Demek içimde bağırarak bir şey söylemek isteyen, kilitli kalmış bir kadın vardı.
‘Bütün kızlar toplandık/ toplandık toplandık/ sorduk neden yıprandık/ yıprandık yıprandık’ diye göbek atası vardı.
‘O beni prenses peri sanıyor/ bendeki de saç/ o taç görüyor’ diye masalları ters çeviresi vardı.
Kimdi bu öfkeli? Ağzımdan kelimeleri döken bu kadın kimdi?
Gökyüzünde parıl parıl parladığım ilk günü hatırlıyorum.
Bütün kadınlara yapıldığı gibi, beni güneş değil de ay olduğuma inandırmaya çalıştılar.
Kendisi ışık kaynağı olmayan, ancak güneşten aldığı ışıkla parlayan birisi olduğuma kanaat getirmişlerdi.
Birilerinin ödünç kanatlarıyla uçuyordum.
‘Sağ eller havaya/ pırlantalar buraya/ tek taşımı kendim aldım/ tek başıma kendim taktım/ girmesinler havaya’yı onlara cevap olarak yazdım.
Işığımın içimden çıktığını bilsinler istedim.
Biz kadınlar, ay değil güneştik, yıldızdık.
Pırlanta, ‘istediğimizi kendimiz alırız’ın sembolüydü.
Pırlanta peşinde koşmayan kızlar derneği kurmak istiyordum.
Peşinde koşulacak, pırlantalardan parlak hayallerimiz vardı bizim.
Şarkılar bazen benim gitmediğim, görmediğim günleri de anlatabiliyorlardı.
Gelecekten sözler melodiler getirir, önüme dökerlerdi.
‘Çocuk da yaparım kariyer de’yi yazdığımda, anne değildim henüz.
Anneler beni yolda çevirip, ‘Nil hanım şarkınızdan ilham alıp, çocuklar doğurdum ama bir bilseniz nasıl olmuyor çocukla kariyer’ diye dert yanarlardı.
Anne olunca anladım, zormuş gerçekten.
Olsun cebimizde bir anahtar olarak lazımmış.
Bazen dizlerime çöküp, ‘olmuyor çocukla kariyeri bir arada tutamıyorum’ dediğimde, bir mantra gibi geçiriyorum içimden bu şarkıyı.
Sokakta beni çeviren o kadınları şimdi anlıyorum, şimdi daha da saygı duyuyorum onlara, hepsinin gözlerinde dertlerinde kendimi görüyorum.
Onlarla aynı kadın oluyorum, birbirimizin içinde eriyoruz.
Şimdi artık, kadınlığı yaşayan kadınlara hayranım.
‘Hadi koş bakalım bir yere göm kadınlığını’ denilen kız çocukları, denileni yapmasalar.
Keşke gömmeseler.

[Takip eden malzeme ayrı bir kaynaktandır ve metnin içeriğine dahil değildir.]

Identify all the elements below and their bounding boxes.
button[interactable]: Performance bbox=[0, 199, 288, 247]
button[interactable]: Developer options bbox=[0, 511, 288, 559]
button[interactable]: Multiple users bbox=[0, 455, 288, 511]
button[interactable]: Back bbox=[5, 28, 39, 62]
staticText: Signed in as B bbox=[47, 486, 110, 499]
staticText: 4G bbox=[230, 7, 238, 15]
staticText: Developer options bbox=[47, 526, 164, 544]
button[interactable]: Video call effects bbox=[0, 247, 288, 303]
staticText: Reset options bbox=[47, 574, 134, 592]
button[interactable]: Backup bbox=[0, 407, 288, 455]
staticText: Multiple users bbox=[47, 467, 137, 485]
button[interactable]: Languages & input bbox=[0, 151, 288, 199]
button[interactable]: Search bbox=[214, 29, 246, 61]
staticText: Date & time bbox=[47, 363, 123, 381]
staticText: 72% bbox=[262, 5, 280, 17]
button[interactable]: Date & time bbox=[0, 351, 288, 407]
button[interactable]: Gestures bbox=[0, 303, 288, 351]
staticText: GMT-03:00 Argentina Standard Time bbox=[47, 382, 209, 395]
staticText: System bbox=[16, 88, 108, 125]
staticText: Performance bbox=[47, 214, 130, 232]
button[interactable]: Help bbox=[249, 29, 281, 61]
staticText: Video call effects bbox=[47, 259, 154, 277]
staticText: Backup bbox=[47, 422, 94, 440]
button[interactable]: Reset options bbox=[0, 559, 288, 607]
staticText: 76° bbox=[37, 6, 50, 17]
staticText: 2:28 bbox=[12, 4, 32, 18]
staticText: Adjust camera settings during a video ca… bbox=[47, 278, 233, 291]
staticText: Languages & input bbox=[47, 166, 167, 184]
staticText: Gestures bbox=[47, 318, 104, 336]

Keşke kambur durarak, memelerini göğüs kafeslerine hapsetmeseler.
Dimdik dursalar. Saklanmasalar. Saklamasalar da.
‘Gökyüzünde geceleri parıl parıl parlayan benim, ben güneş gibi bir yıldızım, ışığı yansıtan bir uydu değilim’ deseler her gün kendilerine.

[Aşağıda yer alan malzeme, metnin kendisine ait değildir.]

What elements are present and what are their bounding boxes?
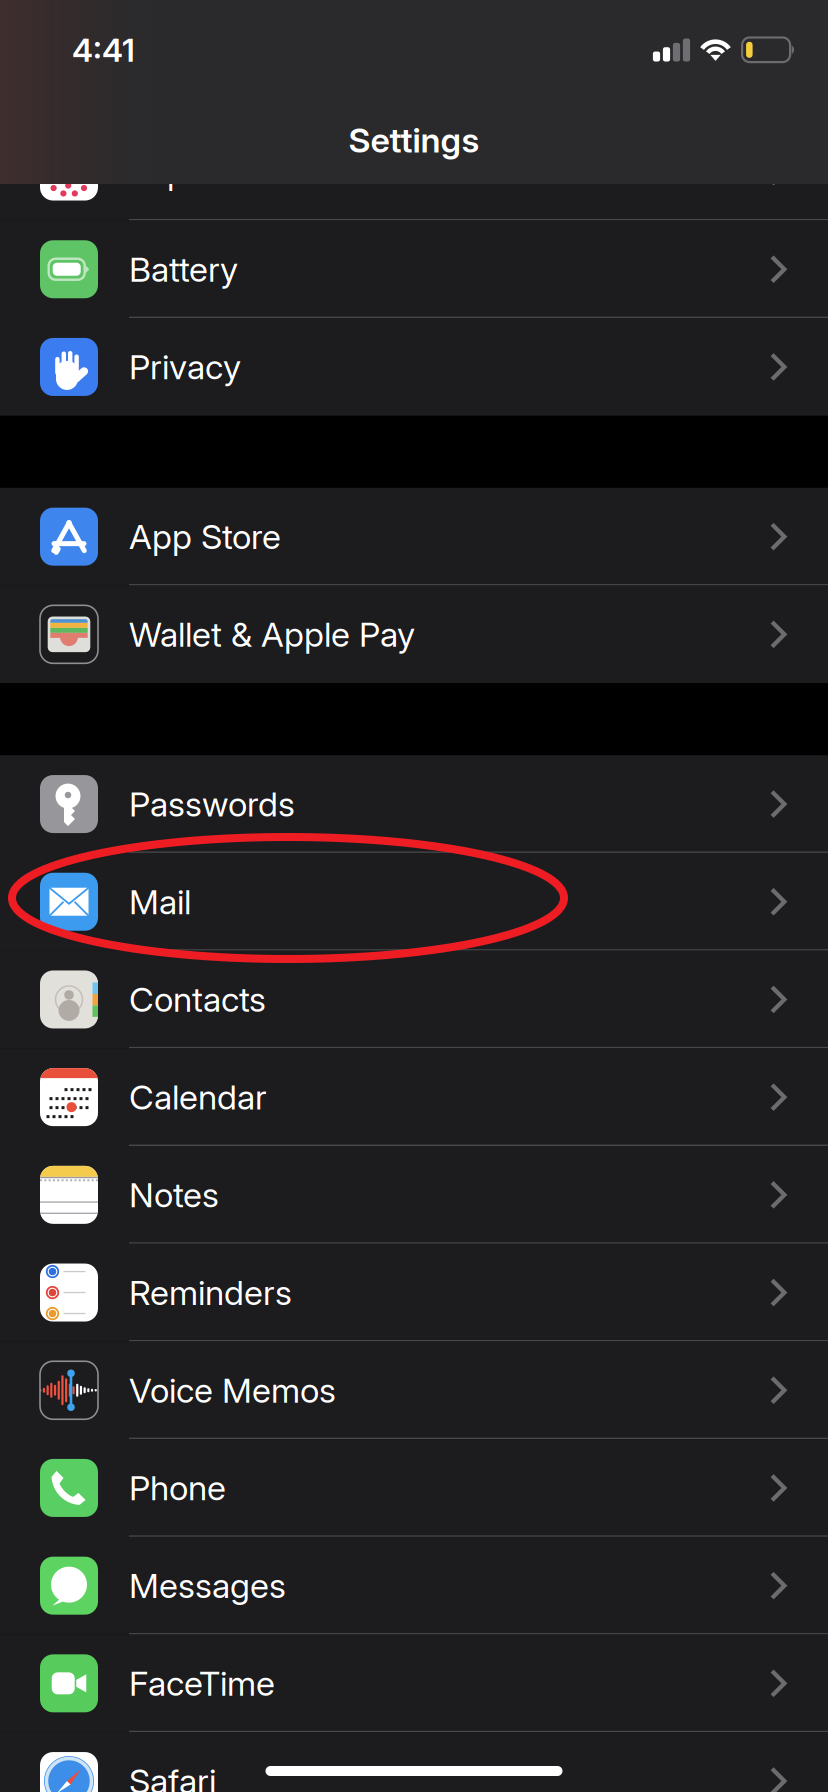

Kızlar, kadınlar, ne zaman birisi size kabuğunuzdan çıkmamayı öğütlese, “Ben buraya çıplak geldim/ utanmam yok” deyip çıkın.

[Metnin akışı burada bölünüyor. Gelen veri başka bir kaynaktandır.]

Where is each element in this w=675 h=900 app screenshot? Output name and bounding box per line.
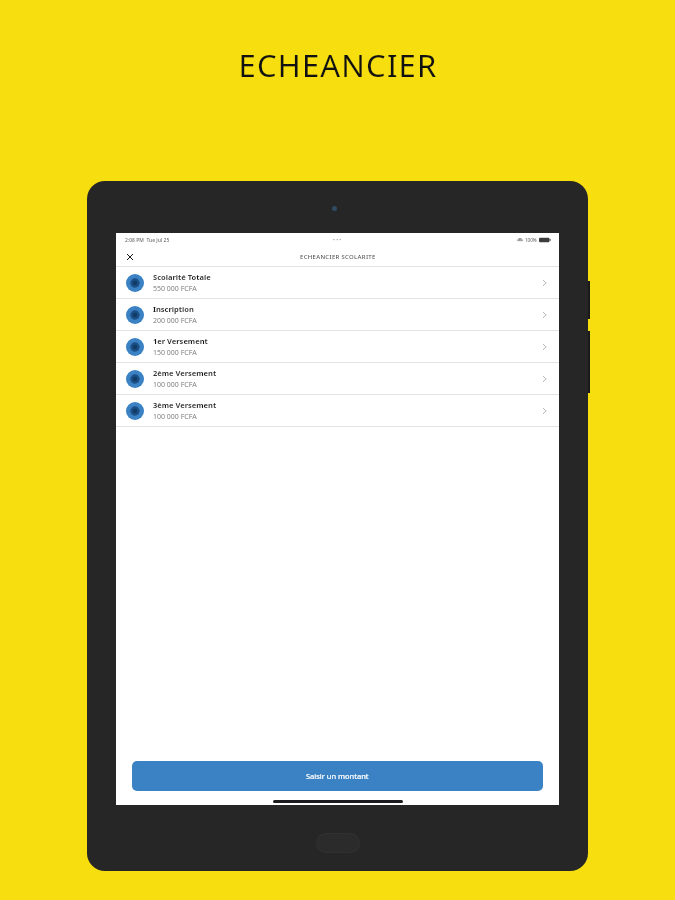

Hepimiz çıplak geldik buraya, ve ne şanslıyız ki kadın geldik buraya.
Başta, emeklerine doğduğum günden beri şahit olduğum, hayran olduğum annem olmak üzere, tüm kadınların 8 Mart Dünya Kadınlar Günü’nü kutlar, tüm kız kardeşlerime sarılır, ellerinden öperim.